# Honda HSS1332ATD accessory weather cover worthwhile?



## ArcticHighlander (Dec 1, 2020)

Just bought this snowblower and was wondering if anyone had bought this accessory and what they thought of it. It's waterproof and breathes and is custom fit. For my old snowblower I didn't cover it in the winter and just kept it under my deck and in the warmer months moved it around back and covered it with a tarp. Just wondering if it is a waste of $70?


----------



## tabora (Mar 1, 2017)

My HSS1332ATD lives in the garage. The BMW stays outside.

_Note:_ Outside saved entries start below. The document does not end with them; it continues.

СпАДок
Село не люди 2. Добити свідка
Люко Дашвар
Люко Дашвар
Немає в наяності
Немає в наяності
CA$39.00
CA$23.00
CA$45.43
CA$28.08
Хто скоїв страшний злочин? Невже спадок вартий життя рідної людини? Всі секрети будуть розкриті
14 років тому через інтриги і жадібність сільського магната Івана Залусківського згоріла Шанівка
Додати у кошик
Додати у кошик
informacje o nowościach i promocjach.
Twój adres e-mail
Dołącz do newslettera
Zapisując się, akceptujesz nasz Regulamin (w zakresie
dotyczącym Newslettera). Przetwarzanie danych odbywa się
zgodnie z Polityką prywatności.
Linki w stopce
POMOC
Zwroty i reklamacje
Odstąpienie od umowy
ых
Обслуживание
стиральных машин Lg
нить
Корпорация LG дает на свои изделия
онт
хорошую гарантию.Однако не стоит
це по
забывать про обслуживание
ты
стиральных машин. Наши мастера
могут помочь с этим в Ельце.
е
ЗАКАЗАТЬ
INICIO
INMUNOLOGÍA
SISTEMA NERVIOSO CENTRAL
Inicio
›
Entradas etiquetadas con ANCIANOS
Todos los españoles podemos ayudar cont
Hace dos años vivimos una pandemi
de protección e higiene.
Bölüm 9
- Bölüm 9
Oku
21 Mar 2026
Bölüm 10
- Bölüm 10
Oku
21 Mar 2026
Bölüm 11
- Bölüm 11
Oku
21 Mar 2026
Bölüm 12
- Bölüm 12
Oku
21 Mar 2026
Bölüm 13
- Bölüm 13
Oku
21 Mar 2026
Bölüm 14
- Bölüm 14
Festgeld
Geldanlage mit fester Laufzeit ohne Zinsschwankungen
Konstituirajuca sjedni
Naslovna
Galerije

My priorities are aligned with this forum...


----------



## vmax29 (Oct 19, 2017)

I have the silver cover that’s cut to fit. It’s great. My Harley displaced the HSS to the shed so the cover keeps it clean out there. Looks like it would hold up ok outside.


----------



## ArcticHighlander (Dec 1, 2020)

Thanks, I decided to add in the cover to the purchase. They delivered the snowblower this evening along with the supposed cover. It was too small and when I looked up the part # I found it was for the HSS928 so I'll be looking to exchange it. Also I was looking to check the fuel level per the owners manual and there is no fuel gauge on the tank! I'll create a separate thread to ask about this.


----------



## klawrencNH (Dec 3, 2018)

My garage isn't super close to my house, so when there's big storms in the winter I keep my machine outside with the cover on. It gets some protection from my porch, but not a 100%. The cover does a real nice job protecting it the rest of the time, and the machine it still looks as good as new. I will say this though, the covers fit perfectly and there's not an extra inch of fabric. So it's a very tight fit. Some people claim they don't fit, but with the right orientation you'll get it on.


----------



## 2badknees (Jan 28, 2017)

I bought a couple of heavy duty outdoor BBQ covers. 2 different sizes. One covers my JD garden tractor, the other a Honda 7/24 on my deck. $20 each and they fit just fine.


----------



## mikeinri (Mar 16, 2015)

I have one for my HS1332, but can't use it since I added a cab to the machine. The cover was very nice when I used it.

Mike


----------



## Spyle (Oct 24, 2017)

Bought one for my HSS1332, love it for summer storage in my shed, snug fit and protects well form dust.

A bit expensive though.


----------



## feh (Dec 16, 2016)

Have had it for 3 or so years, it’s worth it. Seams are sturdy and hasn’t ripped on me. Used it to protect the machine while it’s in the garage.


----------